Les responsables des institutions d’aide internationale décrivent la participation des pays à faible revenu et à revenu intermédiaire aux enquêtes internationales comme étant influencée par les donateurs (lockheed et al. 2015). Cependant, nous considérons que cette seule justification explique rarement la participation et qu’aucun pays ne participe sans être également orienté par d’autres finalités. Par exemple, la Mongolie a participé à TIMSS 2011 avec un financement de la Banque Mondiale, mais elle a restitué le financement après la phase pilote après que le gouvernement ait décidé que l’enquête ne convenait plus à son programme politique, comme l’a décrit un fonctionnaire de la Banque Mondiale :

« Ils ont dû rendre les 600 000 $ US qu’ils n’avaient pas utilisés pour TIMMS. Ils ont arrêté TIMMS parce qu’ils ont dit que ce n’était pas un bon type d’évaluation. … les deux raisons officielles qu’ils ont données étaient que le moment n’était pas le bon parce qu’ils étaient dans une transition vers système éducatif de type Cambridge. … et que l’évaluation n’était pas standard parce que nous utilisions des consultants et non le Centre d’Evaluation de l’Education, de sorte qu’il n’y avait pas de renforcement des compétences. (whyjoin_mon#26)
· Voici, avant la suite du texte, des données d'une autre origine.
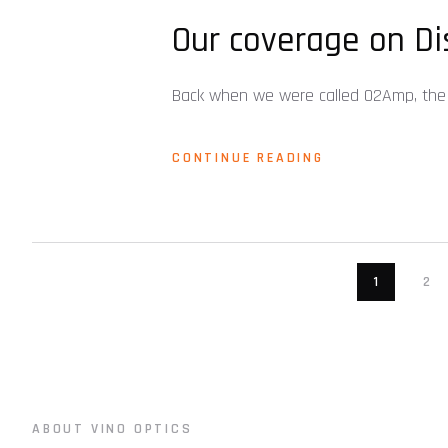
Our coverage on Di
Back when we were called O2Amp, the 
CONTINUE READING
1
2
ABOUT VINO OPTICS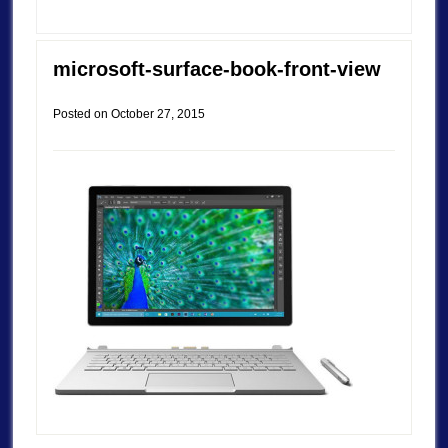
microsoft-surface-book-front-view
Posted on
October 27, 2015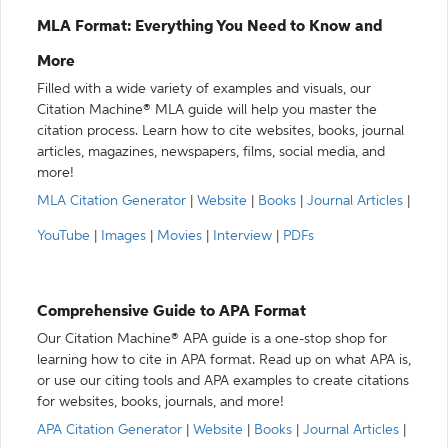
MLA Format: Everything You Need to Know and
More
Filled with a wide variety of examples and visuals, our
Citation Machine® MLA guide will help you master the
citation process. Learn how to cite websites, books, journal
articles, magazines, newspapers, films, social media, and
more!
MLA Citation Generator
|
Website
|
Books
|
Journal Articles
|
YouTube
|
Images
|
Movies
|
Interview
|
PDFs
Comprehensive Guide to APA Format
Our Citation Machine® APA guide is a one-stop shop for
learning how to cite in APA format. Read up on what APA is,
or use our citing tools and APA examples to create citations
for websites, books, journals, and more!
APA Citation Generator
|
Website
|
Books
|
Journal Articles
|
Cet exemple montre qu’en dépit de la conditionnalité de l’aide au développement, la participation peut ne pas être continuée comme un positionnement politique. Cet exemple montre aussi comment les raisons de la participation changent souvent au cours de la mise en œuvre de l’enquête internationale, d’autant plus qu’elle s’étend sur plusieurs années et que les gouvernements peuvent changer. De plus, cela démontre que la conditionnalité de l’aide au développement n’est pas toujours un facteur important dans les décisions de participation ou non des pays. Comprendre comment ils financent leur participation, mais aussi quelles sont les implications de cette participation pour l’obtention de l’aide au développement ou le maintien des programmes d’aide, est un élément important pour déterminer l’ensemble de facteurs interdépendants qui déterminent la participation dans certains cas.   

Source : Addey, C., & Sellar, S. (2018). Why do countries participate in PISA? Understanding the role of international large-scale assessments in global education policy. Global education policy and international development: New agendas, issues and policies, 97.